(Stored records)

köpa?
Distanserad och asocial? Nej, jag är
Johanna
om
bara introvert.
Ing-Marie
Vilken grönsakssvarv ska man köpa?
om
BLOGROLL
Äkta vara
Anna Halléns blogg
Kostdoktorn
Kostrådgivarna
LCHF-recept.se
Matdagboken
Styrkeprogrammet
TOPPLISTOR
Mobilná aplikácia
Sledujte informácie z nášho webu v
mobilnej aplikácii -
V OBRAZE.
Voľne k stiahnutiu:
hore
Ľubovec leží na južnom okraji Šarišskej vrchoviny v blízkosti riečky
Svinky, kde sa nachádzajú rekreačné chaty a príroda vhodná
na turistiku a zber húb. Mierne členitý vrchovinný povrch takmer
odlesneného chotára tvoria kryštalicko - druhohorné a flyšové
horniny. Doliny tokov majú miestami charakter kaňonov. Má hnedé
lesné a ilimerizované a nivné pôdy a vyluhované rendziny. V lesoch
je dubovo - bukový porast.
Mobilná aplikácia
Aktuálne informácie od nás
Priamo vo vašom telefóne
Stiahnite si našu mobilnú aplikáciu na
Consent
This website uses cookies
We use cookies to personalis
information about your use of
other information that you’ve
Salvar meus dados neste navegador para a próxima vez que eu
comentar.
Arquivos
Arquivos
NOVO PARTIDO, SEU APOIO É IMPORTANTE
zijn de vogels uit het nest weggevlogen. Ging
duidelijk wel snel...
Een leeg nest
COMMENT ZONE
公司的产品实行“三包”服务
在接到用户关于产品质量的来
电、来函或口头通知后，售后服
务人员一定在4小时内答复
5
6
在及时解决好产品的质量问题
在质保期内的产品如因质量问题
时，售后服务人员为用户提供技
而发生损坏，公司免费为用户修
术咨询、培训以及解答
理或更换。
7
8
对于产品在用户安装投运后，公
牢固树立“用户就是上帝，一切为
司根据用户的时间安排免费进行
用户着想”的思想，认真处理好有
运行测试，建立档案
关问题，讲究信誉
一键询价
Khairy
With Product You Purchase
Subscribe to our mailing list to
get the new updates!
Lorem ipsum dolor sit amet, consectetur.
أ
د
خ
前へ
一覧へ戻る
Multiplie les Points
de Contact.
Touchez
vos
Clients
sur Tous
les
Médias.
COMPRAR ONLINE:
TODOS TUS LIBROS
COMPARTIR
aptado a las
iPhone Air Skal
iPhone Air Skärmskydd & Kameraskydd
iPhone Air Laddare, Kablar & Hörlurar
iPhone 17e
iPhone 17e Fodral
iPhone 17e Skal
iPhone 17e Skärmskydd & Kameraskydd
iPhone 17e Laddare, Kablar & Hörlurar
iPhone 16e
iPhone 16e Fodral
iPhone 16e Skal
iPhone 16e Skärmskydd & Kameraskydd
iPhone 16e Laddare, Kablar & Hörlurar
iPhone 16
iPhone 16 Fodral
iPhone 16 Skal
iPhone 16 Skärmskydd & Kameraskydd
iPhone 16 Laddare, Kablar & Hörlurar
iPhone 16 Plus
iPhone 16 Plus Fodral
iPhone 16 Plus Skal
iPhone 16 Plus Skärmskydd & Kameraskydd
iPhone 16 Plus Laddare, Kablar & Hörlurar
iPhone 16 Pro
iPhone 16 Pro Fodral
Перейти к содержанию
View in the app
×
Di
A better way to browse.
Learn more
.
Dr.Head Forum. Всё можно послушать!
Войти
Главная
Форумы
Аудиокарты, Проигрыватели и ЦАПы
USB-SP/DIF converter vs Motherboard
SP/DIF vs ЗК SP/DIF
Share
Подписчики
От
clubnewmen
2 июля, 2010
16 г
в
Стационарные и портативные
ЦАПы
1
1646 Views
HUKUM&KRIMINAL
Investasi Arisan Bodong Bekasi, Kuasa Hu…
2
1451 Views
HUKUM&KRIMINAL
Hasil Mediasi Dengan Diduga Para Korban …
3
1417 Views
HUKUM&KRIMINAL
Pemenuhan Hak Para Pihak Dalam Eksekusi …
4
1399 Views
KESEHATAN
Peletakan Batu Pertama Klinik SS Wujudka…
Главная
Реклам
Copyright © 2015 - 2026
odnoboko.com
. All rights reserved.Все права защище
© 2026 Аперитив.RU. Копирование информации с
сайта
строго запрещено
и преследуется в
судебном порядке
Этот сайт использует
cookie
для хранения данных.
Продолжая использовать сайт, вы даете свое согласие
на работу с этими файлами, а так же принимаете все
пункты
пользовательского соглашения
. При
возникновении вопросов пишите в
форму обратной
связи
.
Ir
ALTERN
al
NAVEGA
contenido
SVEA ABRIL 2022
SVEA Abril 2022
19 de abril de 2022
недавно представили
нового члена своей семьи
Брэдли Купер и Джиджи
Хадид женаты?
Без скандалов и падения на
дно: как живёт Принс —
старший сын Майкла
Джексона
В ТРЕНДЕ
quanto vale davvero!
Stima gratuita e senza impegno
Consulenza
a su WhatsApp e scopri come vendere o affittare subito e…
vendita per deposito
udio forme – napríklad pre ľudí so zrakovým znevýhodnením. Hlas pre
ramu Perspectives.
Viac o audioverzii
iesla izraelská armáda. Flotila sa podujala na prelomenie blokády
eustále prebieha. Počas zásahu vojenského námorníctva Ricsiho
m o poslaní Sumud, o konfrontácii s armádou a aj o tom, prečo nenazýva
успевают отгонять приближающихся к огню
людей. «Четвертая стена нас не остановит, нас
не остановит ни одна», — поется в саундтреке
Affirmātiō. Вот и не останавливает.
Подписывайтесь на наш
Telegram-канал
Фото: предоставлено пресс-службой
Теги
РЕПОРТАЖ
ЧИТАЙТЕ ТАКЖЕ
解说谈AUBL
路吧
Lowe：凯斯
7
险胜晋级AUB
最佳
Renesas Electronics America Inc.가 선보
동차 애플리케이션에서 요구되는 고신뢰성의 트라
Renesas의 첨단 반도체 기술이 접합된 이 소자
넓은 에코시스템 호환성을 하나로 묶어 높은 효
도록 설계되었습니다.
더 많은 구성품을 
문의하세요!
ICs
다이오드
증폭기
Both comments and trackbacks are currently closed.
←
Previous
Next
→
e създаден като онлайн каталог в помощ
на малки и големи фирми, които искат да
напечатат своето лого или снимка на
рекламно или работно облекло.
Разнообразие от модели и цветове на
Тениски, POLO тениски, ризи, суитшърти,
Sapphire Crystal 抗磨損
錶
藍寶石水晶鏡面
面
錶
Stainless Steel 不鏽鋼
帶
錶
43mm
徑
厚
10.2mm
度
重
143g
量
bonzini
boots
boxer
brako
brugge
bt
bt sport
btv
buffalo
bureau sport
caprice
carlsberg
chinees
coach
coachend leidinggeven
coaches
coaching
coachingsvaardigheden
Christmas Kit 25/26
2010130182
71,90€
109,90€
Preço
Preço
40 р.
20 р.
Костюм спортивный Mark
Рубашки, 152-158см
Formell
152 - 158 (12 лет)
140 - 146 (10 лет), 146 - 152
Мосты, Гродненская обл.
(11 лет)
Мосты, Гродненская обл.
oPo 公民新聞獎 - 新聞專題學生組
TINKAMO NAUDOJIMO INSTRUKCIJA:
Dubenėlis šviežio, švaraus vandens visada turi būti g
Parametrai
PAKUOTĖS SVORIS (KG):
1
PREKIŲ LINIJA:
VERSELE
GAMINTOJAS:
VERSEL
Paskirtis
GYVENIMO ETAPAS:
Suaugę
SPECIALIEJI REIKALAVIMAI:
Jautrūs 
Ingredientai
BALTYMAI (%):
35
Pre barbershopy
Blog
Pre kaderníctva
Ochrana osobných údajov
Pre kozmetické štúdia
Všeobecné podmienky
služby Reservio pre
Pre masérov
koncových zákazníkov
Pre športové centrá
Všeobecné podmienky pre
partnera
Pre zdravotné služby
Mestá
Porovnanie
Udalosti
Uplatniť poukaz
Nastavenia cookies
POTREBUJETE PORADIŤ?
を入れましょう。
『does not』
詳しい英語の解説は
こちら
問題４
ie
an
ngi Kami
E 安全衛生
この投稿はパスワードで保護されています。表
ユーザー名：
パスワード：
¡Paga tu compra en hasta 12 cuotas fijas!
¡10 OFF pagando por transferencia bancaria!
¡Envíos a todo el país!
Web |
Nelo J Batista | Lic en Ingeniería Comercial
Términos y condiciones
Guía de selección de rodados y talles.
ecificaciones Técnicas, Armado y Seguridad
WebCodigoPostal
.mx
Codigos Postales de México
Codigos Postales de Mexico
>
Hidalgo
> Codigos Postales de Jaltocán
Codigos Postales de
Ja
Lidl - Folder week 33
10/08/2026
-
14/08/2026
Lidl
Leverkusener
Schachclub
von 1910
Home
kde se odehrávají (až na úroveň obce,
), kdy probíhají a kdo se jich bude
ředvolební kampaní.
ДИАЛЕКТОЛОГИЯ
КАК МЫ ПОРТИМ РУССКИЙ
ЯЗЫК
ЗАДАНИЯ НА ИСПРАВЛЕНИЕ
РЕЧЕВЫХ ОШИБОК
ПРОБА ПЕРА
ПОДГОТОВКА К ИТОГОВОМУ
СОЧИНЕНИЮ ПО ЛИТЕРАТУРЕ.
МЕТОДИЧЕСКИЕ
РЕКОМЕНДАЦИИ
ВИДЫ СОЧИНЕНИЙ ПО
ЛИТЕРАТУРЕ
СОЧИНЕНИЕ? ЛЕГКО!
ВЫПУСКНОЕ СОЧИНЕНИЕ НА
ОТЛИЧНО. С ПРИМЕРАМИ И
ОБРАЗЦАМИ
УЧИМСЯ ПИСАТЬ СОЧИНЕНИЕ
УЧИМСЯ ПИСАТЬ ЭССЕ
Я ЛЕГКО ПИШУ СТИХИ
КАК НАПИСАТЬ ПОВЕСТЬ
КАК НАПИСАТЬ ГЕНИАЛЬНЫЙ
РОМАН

- Task instructions -
What is needed is every line of the records above that contains the word "ЦАПы".

- Expected answer -
Аудиокарты, Проигрыватели и ЦАПы
ЦАПы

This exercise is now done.